Generally too, the scapegoated child is the one who notices the dysfunction and abuse in their families. These children might not necessarily know that the family is dysfunctional or abusive in an objective way (children often see their families as 'normal' even when they are abusive). But these children are the ones who notice that punishments are unfair, that rules have arbitrarily been changed, that a sibling got unfairly cheated out of a promised reward for a behaviour (no TV even though the homework was done), etc. This child is dangerous to an abusive family system and the parents who run it. Again, the scapegoating process, including the related gaslighting help to destroy the credibility of this child so that the family can continue to (dys)function in the abusive way that it always had.

So, from my perspective, OK supported by some research, it is generally good to figure out why you were scapegoated. However, I have a sense that asking family members for explanations is perhaps a misguided idea. These family members were all part of the same dysfunctioning and abusive system and all participated, actively or as unwilling/unwitting participants and witnesses in supporting that system. My suspicion (and experience) is that asking 'why was I the scapegoat' would bring responses that fit the family script. I got phrases such as  'you were always so sensitive', 'you were such a troublemaker', 'you were too mouthy', etc. all of which fit the family script better than the truth 'I am sensitive and empathetic' so 'I noticed when things were going wrong' (converted to troublemaker) and incorrectly thought that 'pointing out the problems would be helpful' (now called mouthy). I think some of my family members were actively lying to me, others were telling me what they believed because of what they had learned from our family's mythology.
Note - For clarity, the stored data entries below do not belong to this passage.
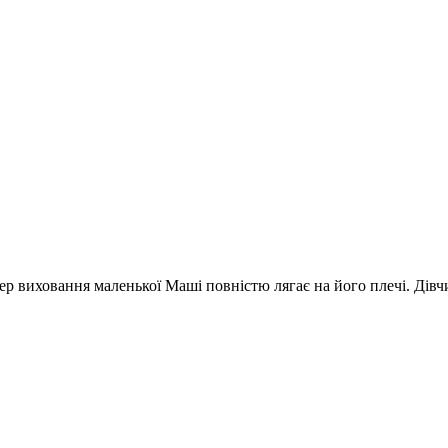
ер виховання маленької Маші повністю лягає на його плечі. Дівч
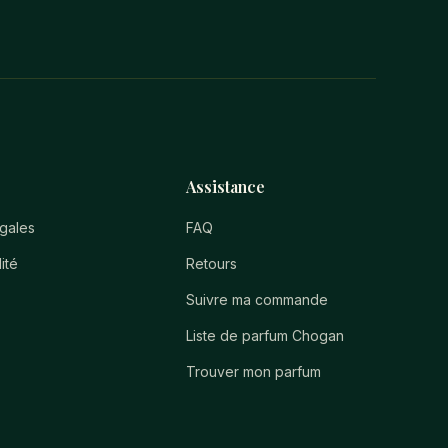
Assistance
égales
FAQ
ité
Retours
Suivre ma commande
Liste de parfum Chogan
Trouver mon parfum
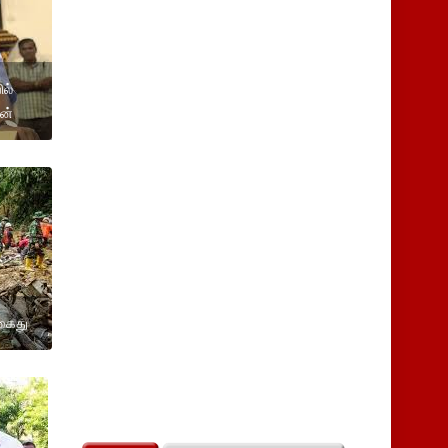
ல்
ன்
 கைது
The take away idea: if you were scapegoated there is a fairly high probability that it was because you were the gifted one in the family. It is also unlikely that family members will ever say that to you because the ones who know it will lie and the others believe that lies that the ones in the know tell (unless they have gone for a substantial amount of therapy or similar work themselves).


ah

I think it's a really interesting question but I'd never ask my FOO, it'd be a bit like asking a rattlesnake why it keeps biting me.
Even the relatively kind members of my "family", the empathic ones, weren't quite as kind as they'd want to believe. They never helped, never took a stand or took responsibility for their own actions.
But I do think about it and wonder about the dynamics of it.

One reason I think is dysfunctional families need a scapegoat, so someone's going to be it. They can't survive without a scapegoat, it's the glue that holds their craziness together. I guess it might end up being the child who attracts the most attention.

I have a hard time seeing my own worth (because I feel I have none...) but I totally agree it's often the child who's the most sensitive, caring, compassionate, smart, socially aware who ends up the scapegoat because they'd pose more danger of exposure.

Someone else needed a scapegoat, we happened to be there, so we were used like pawns. It's mind boggling to realize we were used to such an extent, with no realization that we're living beings.

In my case my older sibling was silent whereas I talked back and attracted attention to myself, so I was it. I exposed my values and empathy by trying to protect my sibling, so I paid for it. My sibling never protected me, only used and hurt me too, so I guess I fit the scapegoat profile, my sibling didn't fit.

Plus I was a good source of narcissistic supply because I was a prodigy. This made me the perfect choice. The whole family gravitated around me and put impossible pressure on me. I was both the golden child and the scapegoat, constantly in the center of attention with demented extreme bizarre rules made just for me because I was "different" from all other kids. It wasn't ever love, it was attention. I was sucked dry then discarded when I couldn't be used anymore.

i like vanilla,
I think they were abusive because they're abusive people. I'd resist that sort of exercise too. I won't normalize abuse by giving it sensible narratives, pain doesn't excuse abuse.
Serial killers have their "why"'s too but that doesn't stop the system from punishing them if they're caught.